Pre-launch market research had thrown up some
interesting insights. For one, SBI Cards says, the research indicated that
many potential card customers were uncomfortable in dealing with foreign
banks because of the premium image they carried. More importantly, the
research indicated poor card penetration in the Socio-Economic
Classification (SEC) segments A and B, which comprise a population of 25
million from the top 50 cities.
For every 10 consumers in sec A and B, there
was just one card holder. In contrast, 6 out of every 10 had a
refrigerator, and 2 a washing machine. Says Paramdeep Singh, 33,
Vice-President (Marketing), SBI Cards: ''Our whole strategy was centred
around trying to understand and exploit the low penetration problem.''
Capitalising on SBI's perceived brand
qualities of trust, reliability, and accessibility, SBI Cards quickly
roped in customers. In fact, even today half of its business comes through
SBI branches. Admits Atul Malik, 37, Marketing Director (Cards), Citibank
India: ''By any yardstick, it's a reasonable launch.''
Spurring cardspend
In the credit-card business, numbers
themselves do not translate into profits. For that to happen, two things
are needed: one, the cardholder must spend regularly and two, rollover his
credit so that the issuing bank can earn interest income. Here's how a
card company makes its money: more than a quarter (around 27 per cent)
comes from the annual fee; interest (or service charges) on the
outstanding credit fetches another quarter; commissions from merchant
establishments contribute around 17 per cent; cash advance fee contribute
between 12 and 15 per cent; joining fee (although being increasingly
waived off) another 5 to 10 per cent; and late-payment fee, overdraft fee
and others 4 to 5 per cent.
Against all this, the card company has to
incur expenses on marketing, infrastructure, salaries and wages, and the
30 to 45-day credit it gives to its customers.
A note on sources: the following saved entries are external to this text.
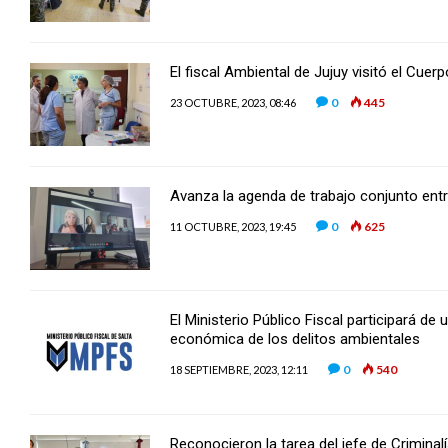
El fiscal Ambiental de Jujuy visitó el Cuer
0
445
23 OCTUBRE, 2023, 08:46
Avanza la agenda de trabajo conjunto entr
0
625
11 OCTUBRE, 2023, 19:45
El Ministerio Público Fiscal participará de
económica de los delitos ambientales
0
540
18 SEPTIEMBRE, 2023, 12:11
Reconocieron la tarea del jefe de Criminal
Typically, the cost of
credit works out to 1 per cent a month, while the earnings on some card
accounts could even be negative. SBI Cards' parentage, says Singh, allows
it to raise money at cheaper rates.
Yet, that doesn't help the core problem. The
credit-chary middle class tends to limit its cardspend and pay off the
outstanding every month. Doing so denies the card company an opportunity
to earn interest income. Then, there's the average default rate of 10-12
per cent (for a 30 day-plus outstanding) to deal with. Says Pushpendra
Mehta, 28, Senior Consultant, Credit Card and Management Consultancy: ''If
your card-member base is not spending, then you will not make money.''
Adds Vishal Pandit, 38, Country Manager, Visa: ''SBI Cards needs to do two
things: one, launch a feature-rich Gold Card and two, make its
plain-vanilla card low-cost and no-frills.''
SBI Cards says that it has an average monthly
cardspend of Rs 1,400, compared to Citibank's estimated Rs 2,000. The
latter, however, has a bigger portfolio of card products.
Apples-to-apples, SBI Cards' Silver Card spend is almost 92 per cent of
the industry average.
By December, 2001, a breakeven is expected on
a card base of between 750,000 and 1 million. By then, the company also
expects to launch corporate cards and co-branded cards, which will expand
the spending base, and hopefully, fetch profits. Notes Sameer Vakil, 36,
Country Manager, MasterCard: ''SBI Cards is a strong vehicle in growing
the market.''
For Singh's sake, Vakil had better be right.
For, success is one thing that Singh can't buy on credit.